### WHAT YOU WILL DO
After removing every image, reproduce the data exactly as it appears.

### SUPPLIED INFORMATION
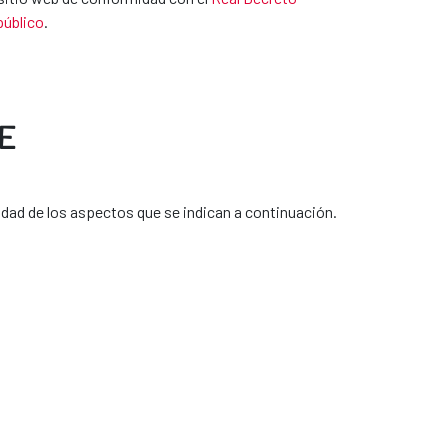
público
.
E
idad de los aspectos que se indican a continuación.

### SOLVED PROBLEM
público
.
E
idad de los aspectos que se indican a continuación.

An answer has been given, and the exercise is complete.